TeachingAuthors.com turns 4!

       A Blooming Blogiversary

     Sheaves of paper, leaves of prose
     Typing wobbly rocky rows

     Planting tender inkling seeds
     Sowing words on glowing screens

     Underground the spark is struck
     Growing with some care and luck

     First a shoot, then a sprout
     Weeding all the adverbs out

     Seedlings reaching toward the sun
     Readers, writers we are one

     Blooming in the blogisphere
     Post by post, year by year

poem © 2013 April Halprin Wayland. All rights reserved

TeachingAuthors.com turns 1!

BLOG-I-VERSE-A-TREE
by April Halprin Wayland 

How does it feel to cross over this creek,
to fly from tree to tree to you?
To find, in the midst of the jungle a few
readers discerning, kind and true?

How does it feel, week after week,
to water a seed, now one year old?
To watch its young, green leaves unfold
as it gives me back a thousand fold?

I feel I’m Bird, just opening her beak,
at the top of a tree, on the first day of Spring,
easily found on Google or Bing,
joining five friends to Tweet, to sing!

© 2010 April Halprin Wayland. All rights reserved


Here's how I ended my first blog post...it's even truer--today:

So, it's been a process. I've become a TEACHING AUTHOR through the students I've worked with from kindergarten to AARP, through my colleagues, through my own teachers.

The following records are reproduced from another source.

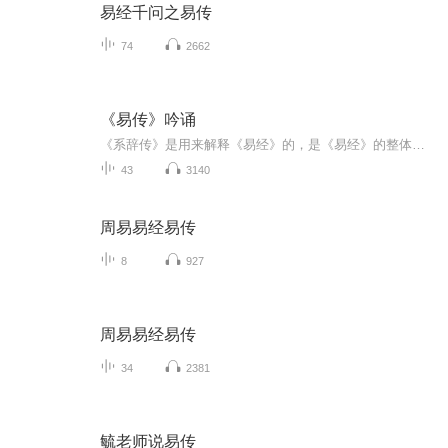
易经千问之易传
74
2662
《易传》吟诵
《系辞传》是用来解释《易经》的，是《易经》的整体概括，用以阐述《易经》的哲学意义，使之不仅是一门占卜，进而成为一套哲学理论。
43
3140
周易易经易传
8
927
周易易经易传
34
2381
毓老师说易传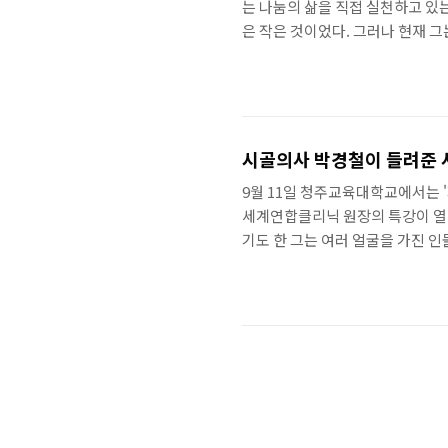
는 나눔의 삶을 직접 실천하고 있는 
은 작은 것이었다. 그러나 현재 그
이야기를 들어보자. 특강을 시작하
그 이유는 바로 축의금과 혼수 때
가 많다고 한다. 그러면서 션은 자
이라는 느낌이 든다고 했다. 그래
시골의사 박경철이 들려준 
9월 11일 청주교육대학교에서는 
세계연합클리닉 원장의 특강이 열렸
기도 한 그는 여러 얼굴을 가진 
금했다. 강연을 통해 필자는 강연
그리고 존경하는 그의 아버지와 중
는 “그리스인 조르바”로 유명한 
에 못 박히다”를 읽고 마음에 불
며 카잔차키..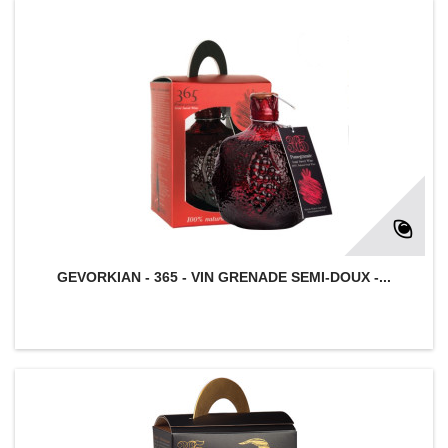
GEVORKIAN - 365 - VIN GRENADE SEMI-DOUX -...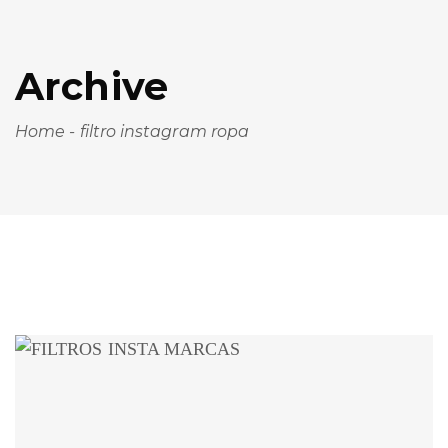
Archive
Home
-
filtro instagram ropa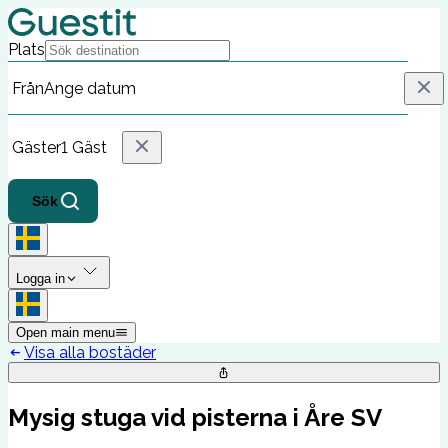
Plats
Från
Ange datum
Gäster
1 Gäst
Sök
Logga in
Open main menu
Visa alla bostäder
Mysig stuga vid pisterna i Åre SV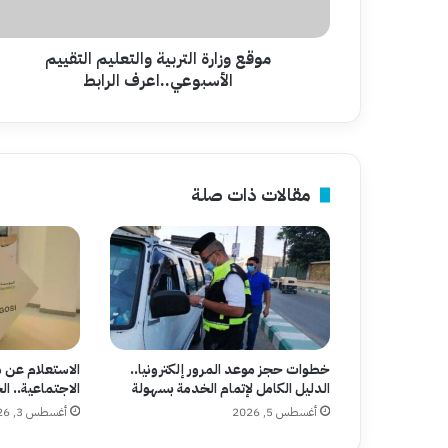
موقع وزارة التربية والتعليم التقييم
الأسبوعي..اعرف الرابط
مقالات ذات صلة
خطوات حجز موعد المرور إلكترونيا..
الاستعلام عن 
الدليل الكامل لإتمام الخدمة بسهولة
الاجتماعية.. ا
أغسطس 5, 2026
أغسطس 3, 2026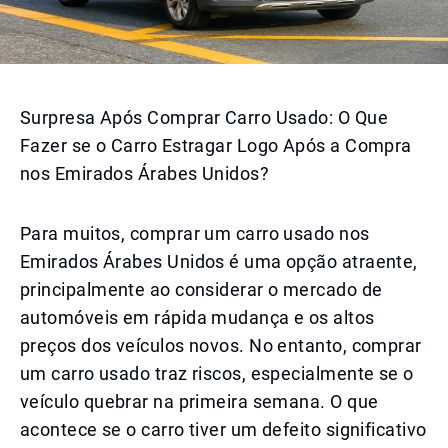
Surpresa Após Comprar Carro Usado: O Que
Fazer se o Carro Estragar Logo Após a Compra
nos Emirados Árabes Unidos?
Para muitos, comprar um carro usado nos
Emirados Árabes Unidos é uma opção atraente,
principalmente ao considerar o mercado de
automóveis em rápida mudança e os altos
preços dos veículos novos. No entanto, comprar
um carro usado traz riscos, especialmente se o
veículo quebrar na primeira semana. O que
acontece se o carro tiver um defeito significativo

I’ve taught in the UCLA Extension Writers’ Program for 10 years now [Update: this year marks my 25th year of teaching in UCLA's Writers' Program] and this year: 

I. Finally. Understand:
Teaching is generosity.

I feel incredibly lucky to be part of TEACHING AUTHORS, and look forward to more of this great adventure of camaraderie and discovery and learning from you.

(photo by my husband, who is proud that he's
hard to find on the internet)


Thank you, Robyn at Life on the Deckle Edge  for hosting PF!